* **Work to complete**:
From the line that contains "info@optdivan.ru" down to the last line of the entries, repeat every line exactly. Do not carry over the pictures.

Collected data
##############################

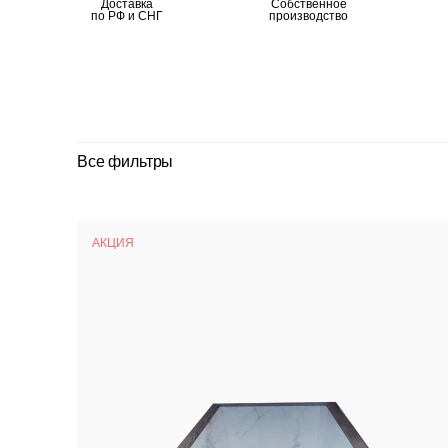
Доставка
Собственное
по РФ и СНГ
производство
Все фильтры
АКЦИЯ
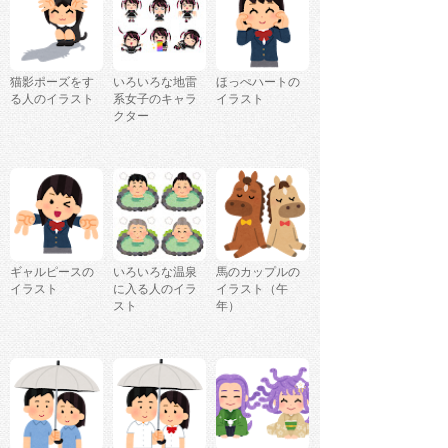
猫影ポーズをす
いろいろな地雷
ほっぺハートの
る人のイラスト
系女子のキャラ
イラスト
クター
ギャルピースの
いろいろな温泉
馬のカップルの
イラスト
に入る人のイラ
イラスト（午
スト
年）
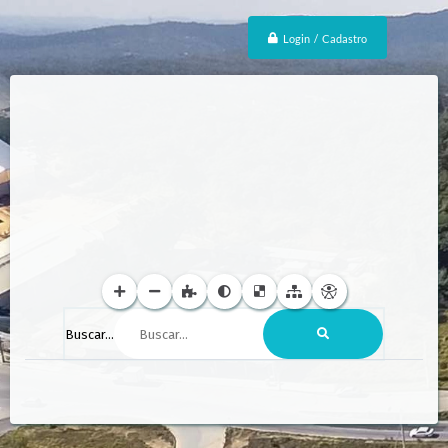
Login / Cadastro
Buscar...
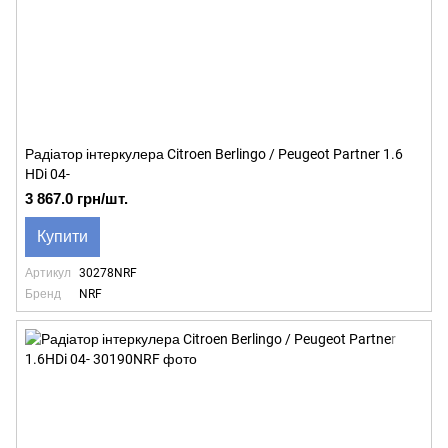
Радіатор інтеркулера Citroen Berlingo / Peugeot Partner 1.6
HDi 04-
3 867.0 грн/шт.
Купити
Артикул
30278NRF
Бренд
NRF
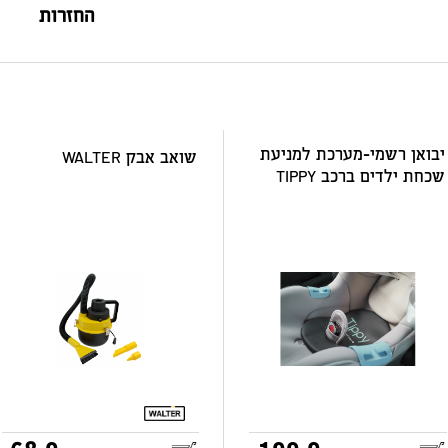
החזרות
יבואן רשמי-מערכת למניעת
שואב אבק WALTER
שכחת ילדים ברכב TIPPY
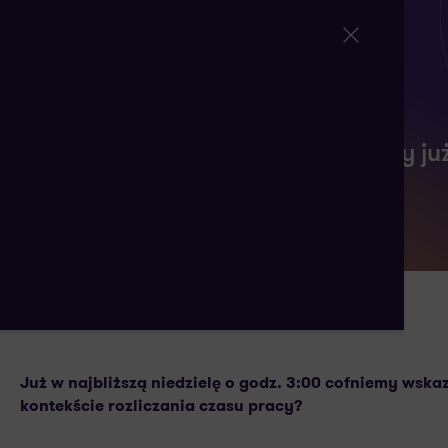
Zmiana czasu letniego na zimowy już
24 PAŹDZIERNIKA 2024
AUTORSTWA:
Już w najbliższą niedzielę o godz. 3:00 cofniemy wska
kontekście rozliczania czasu pracy?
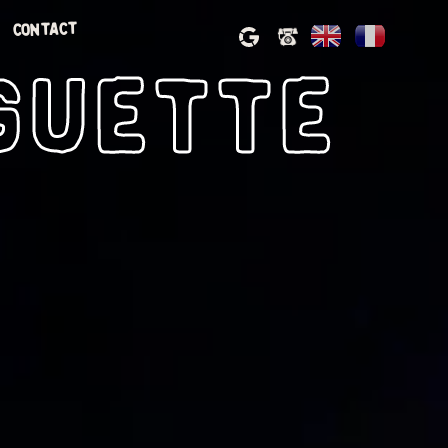
Contact
guette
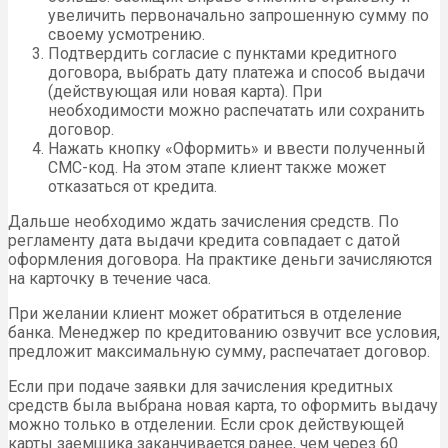
увеличить первоначально запрошенную сумму по
своему усмотрению.
Подтвердить согласие с пунктами кредитного
договора, выбрать дату платежа и способ выдачи
(действующая или новая карта). При
необходимости можно распечатать или сохранить
договор.
Нажать кнопку «Оформить» и ввести полученный
СМС-код. На этом этапе клиент также может
отказаться от кредита.
Дальше необходимо ждать зачисления средств. По
регламенту дата выдачи кредита совпадает с датой
оформления договора. На практике деньги зачисляются
на карточку в течение часа.
При желании клиент может обратиться в отделение
банка. Менеджер по кредитованию озвучит все условия,
предложит максимальную сумму, распечатает договор.
Если при подаче заявки для зачисления кредитных
средств была выбрана новая карта, то оформить выдачу
можно только в отделении. Если срок действующей
карты заемщика заканчивается ранее, чем через 60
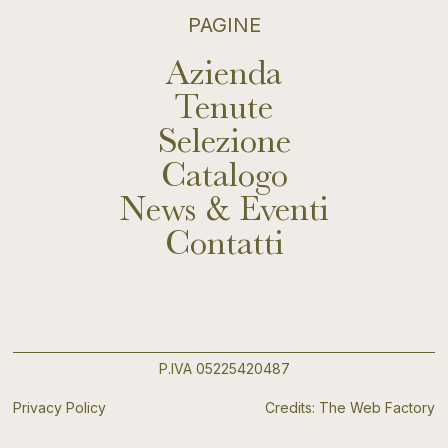
PAGINE
Azienda
Tenute
Selezione
Catalogo
News & Eventi
Contatti
P.IVA 05225420487
Privacy Policy
Credits: The Web Factory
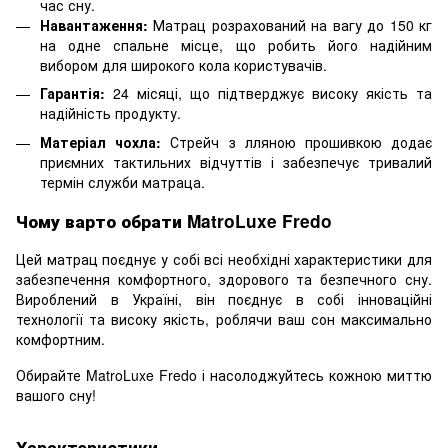
час сну.
Навантаження:
Матрац розрахований на вагу до 150 кг
на одне спальне місце, що робить його надійним
вибором для широкого кола користувачів.
Гарантія:
24 місяці, що підтверджує високу якість та
надійність продукту.
Матеріал чохла:
Стрейч з лляною прошивкою додає
приємних тактильних відчуттів і забезпечує тривалий
термін служби матраца.
Чому варто обрати MatroLuxe Fredo
Цей матрац поєднує у собі всі необхідні характеристики для
забезпечення комфортного, здорового та безпечного сну.
Вироблений в Україні, він поєднує в собі інноваційні
технології та високу якість, роблячи ваш сон максимально
комфортним.
Обирайте MatroLuxe Fredo і насолоджуйтесь кожною миттю
вашого сну!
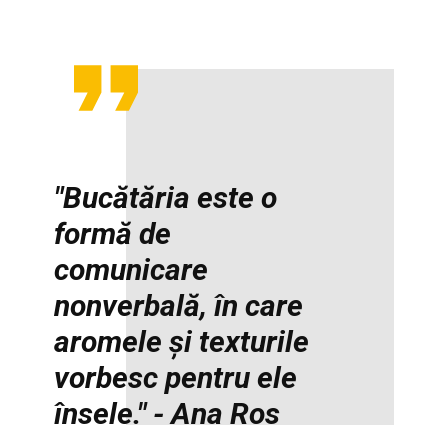
"Bucătăria este o
formă de
comunicare
nonverbală, în care
aromele și texturile
vorbesc pentru ele
însele." - Ana Ros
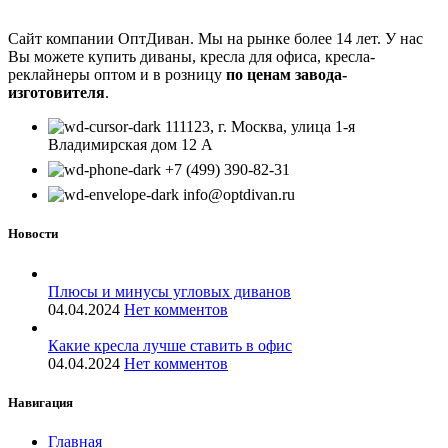
Сайт компании ОптДиван. Мы на рынке более 14 лет. У нас
Вы можете купить диваны, кресла для офиса, кресла-
реклайнеры оптом и в розницу
по ценам завода-
изготовителя
.
111123, г. Москва, улица 1-я
Владимирская дом 12 А
+7 (499) 390-82-31
info@optdivan.ru
Новости
Плюсы и минусы угловых диванов
04.04.2024
Нет комментов
Какие кресла лучше ставить в офис
04.04.2024
Нет комментов
Навигация
Главная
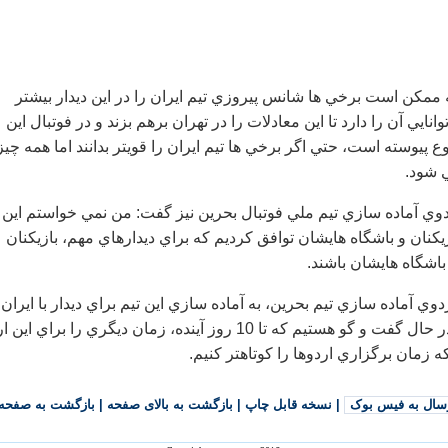
ه ممكن است برخي ها شانس پيروزي تيم ايران را در اين ديدار بيشتر
وانايي آن را دارد تا اين معادلات را در تهران برهم بزند و در فوتبال اين
ع پيوسته است، حتي اگر برخي ها تيم ايران را قويتر بدانند اما همه چيز
 شود.
اردوي آماده سازي تيم ملي فوتبال بحرين نيز گفت: من نمي خواستم اين
بازيكنان و باشگاه هايشان توافق كرديم كه براي ديدارهاي مهم، بازيكنان
باشگاه هايشان باشند.
دوي آماده سازي تيم بحرين، به آماده سازي اين تيم براي ديدار با ايران
ضربه مي زند و ما در حال گفت و گو هستيم كه تا 10 روز آينده، زمان ديگري را براي اي
كه زمان برگزاري اردوها را كوتاهتر كنيم.
سال به فیس بوک
|
نسخه قابل چاپ
|
بازگشت به بالای صفحه
|
بازگشت به صفحه 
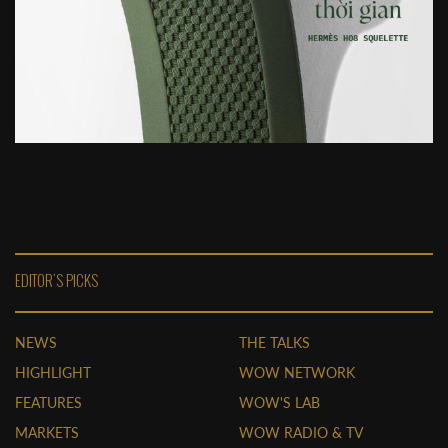
EDITOR'S PICKS
NEWS
THE TALKS
HIGHLIGHT
WOW NETWORK
FEATURES
WOW'S LAB
MARKETS
WOW RADIO & TV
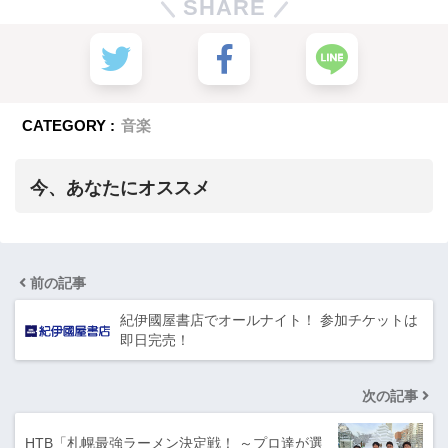
SHARE
CATEGORY :
音楽
今、あなたにオススメ
前の記事
紀伊國屋書店でオールナイト！ 参加チケットは
即日完売！
次の記事
HTB「札幌最強ラーメン決定戦！ ～プロ達が選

##############################

* **Exercise result**:
info@optdivan.ru
Новости
Плюсы и минусы угловых диванов
04.04.2024
Нет комментов
Какие кресла лучше ставить в офис
04.04.2024
Нет комментов
Навигация
Главная
ه ممكن است برخي ها شانس پيروزي تيم ايران را در اين ديدار بيشتر
وانايي آن را دارد تا اين معادلات را در تهران برهم بزند و در فوتبال اين
ع پيوسته است، حتي اگر برخي ها تيم ايران را قويتر بدانند اما همه چيز
 شود.
اردوي آماده سازي تيم ملي فوتبال بحرين نيز گفت: من نمي خواستم اين
بازيكنان و باشگاه هايشان توافق كرديم كه براي ديدارهاي مهم، بازيكنان
باشگاه هايشان باشند.
دوي آماده سازي تيم بحرين، به آماده سازي اين تيم براي ديدار با ايران
ضربه مي زند و ما در حال گفت و گو هستيم كه تا 10 روز آينده، زمان ديگري را براي اي
كه زمان برگزاري اردوها را كوتاهتر كنيم.
سال به فیس بوک
|
نسخه قابل چاپ
|
بازگشت به بالای صفحه
|
بازگشت به صفحه 
EDITOR'S PICKS
NEWS
THE TALKS
HIGHLIGHT
WOW NETWORK
FEATURES
WOW'S LAB
MARKETS
WOW RADIO & TV
SHARE
CATEGORY :
音楽
今、あなたにオススメ
前の記事
紀伊國屋書店でオールナイト！ 参加チケットは
即日完売！
次の記事
HTB「札幌最強ラーメン決定戦！ ～プロ達が選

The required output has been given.